It connects again after about 1 minute if I recall correctly.

Dunno if the card you are talking about (in express slot) will be ok, I havent used it.


----------



## jurrie (Sep 18, 2009)

Unfortunately, that didn't change a thing in my situation. I made the changes, rebooted, did a 'portsnap fetch' which worked, opened my browser to browse to some sites and didn't even get to open a single one of them, because the connection already dropped.

Since some people have no big problems with the 3945ABG, I'm starting to think there are different versions of the chip. My chip can't be broken, because other OSes work fine with it. I assume BSD has no problems with my router running both 11g and 11n?

I think the only way out is using a different nic, meaning either an expresscard nic or a usb one. If anyone has a suggestion, feel free to reply or pm ;-)


----------



## vermaden (Sep 20, 2009)

Unfortunelly, I do not know any WiFi card that will be working 100% well on FreeBSD (I havent tried any other then I own, which is limited to 3945abg), let some other users speak here, maybe 4965agn works without issues, I would by it myself then.


----------



## Brentx (Sep 21, 2009)

vermaden said:
			
		

> Unfortunelly, I do not know any WiFi card that will be working 100% well on FreeBSD (I havent tried any other then I own, which is limited to 3945abg), let some other users speak here, maybe 4965agn works without issues, I would by it myself then.
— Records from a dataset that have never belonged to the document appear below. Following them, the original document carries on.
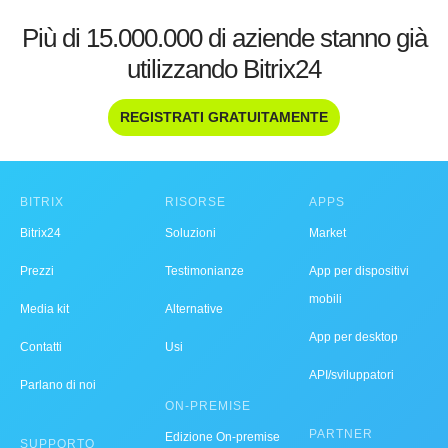
Più di 15.000.000 di aziende stanno già
utilizzando Bitrix24
REGISTRATI GRATUITAMENTE
BITRIX
RISORSE
APPS
Bitrix24
Soluzioni
Market
Prezzi
Testimonianze
App per dispositivi
mobili
Media kit
Alternative
App per desktop
Contatti
Usi
API/sviluppatori
Parlano di noi
ON-PREMISE
PARTNER
Edizione On-premise
SUPPORTO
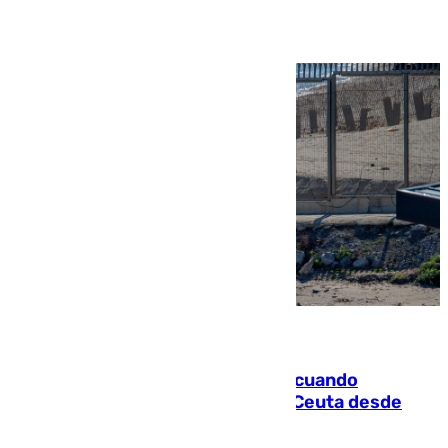
Ver más >
07.08.2026
Fallece un joven tras caer al mar cuando
intentaba entrar en parapente a Ceuta desde
Marruecos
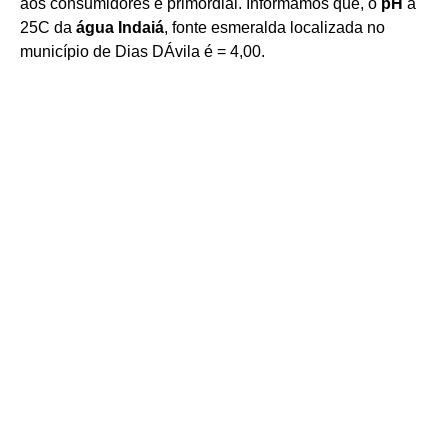
aos consumidores é primordial. Informamos que, o
pH
a
25C da
água Indaiá
, fonte esmeralda localizada no
município de Dias DÁvila é = 4,00.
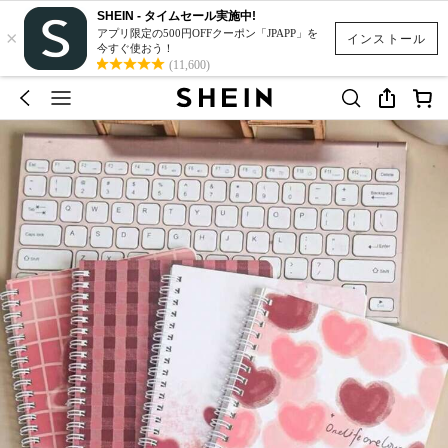
SHEIN - タイムセール実施中!
×
アプリ限定の500円OFFクーポン「JPAPP」を
インストール
今すぐ使おう！
(11,600)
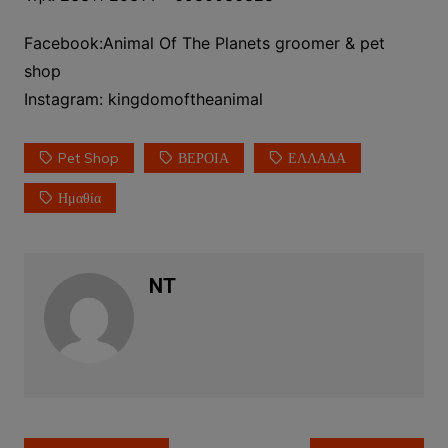
Facebook:Animal Of The Planets groomer & pet
shop
Instagram: kingdomoftheanimal
Pet Shop
ΒΕΡΟΙΑ
ΕΛΛΑΔΑ
Ημαθία
NT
Can anyone comment on the atheros based cards for stability?  I have yet to get my Intel 3945abg card working, but it seems that people have issues with them.


----------



## jurrie (Oct 23, 2009)

A friend of mine had a spare Atheros wifi chip, so I brought my laptop over to test if that one would work better. However, it was a regular PCI while my laptop only supports Mini-PCI. While I was there, I used his wifi to show my problems... but everything worked fine and kept working fine even after various tests. Back at home... same shit as before.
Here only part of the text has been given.